A Conceptual Framework for an Innovative Hybrid Ocean Energy Harvesting Technology: Harnessing Waves, Tides, Thermal Gradients, and Salinity for Sustainable, Stable, and Cost-Effective Electricity Generation

This paper presents a rigorous conceptual framework for a hybrid ocean energy harvesting system (HOEHS) that integrates wave, tidal, closed-cycle ocean thermal energy conversion (OTEC), and salinity gradient (blue) energy technologies, integrated with reverse osmosis (RO) desalination for salinity sourcing. Leveraging bio-inspired nanomaterials for corrosion and biofouling mitigation in hypersaline environments, AI-driven reinforcement learning (RL) control with a multi-objective function optimizes net power output, minimizes structural stress, and ensures grid stability.
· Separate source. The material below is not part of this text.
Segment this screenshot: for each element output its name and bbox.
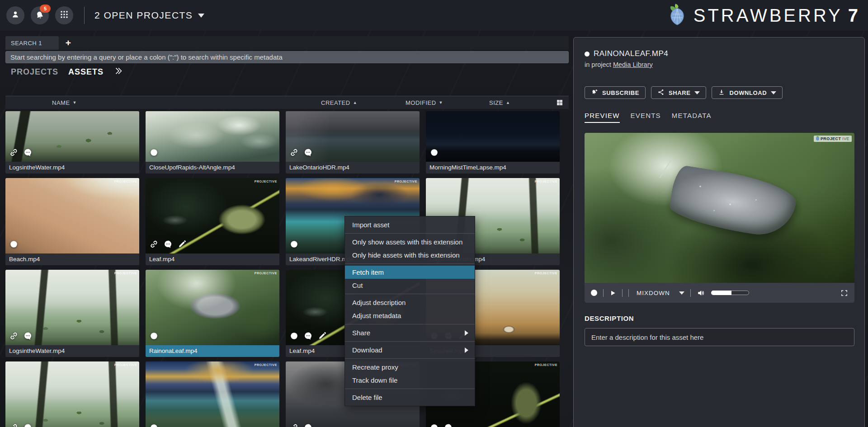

Multi-physics modeling incorporates advanced derivations for coupled energy flux, stochastic wave spectra, net OTEC accounting for 35% parasitic losses, and hybrid efficiency η_HOEHS > 65%. A reproducible Python simulation, verified via numerical integration, yields mean power of 78.5 kW and capacity factor (CF) of 89% under Red Sea conditions (H_s ∼ 1-3 m, ΔT=25°C, ΔS=70 psu). Supported by Monte Carlo sensitivity analysis (σ_P / μ_P = 12%), Gaussian process-based Bayesian inference for parameter posterior estimation (MAP H_s=2.1 m, 95% CI: 1.8--2.4 m), epistemic uncertainty quantification via KL divergence (0.12 nats), and Popperian falsifiability criteria (reject if CF <75% at p<0.05). Red Sea-specific environmental mitigations include deep OTEC discharge and nanomaterial coatings. Grid integration via unified power converters and hydraulic storage ensures IEEE 1547 compliance. A phased roadmap projects LCOE <$0.05$/kWh by 2035, driven by 30% OPEX reductions from predictive AI maintenance and durable composites. This framework advances sustainable ocean energy, addressing intermittency with unprecedented depth and precision.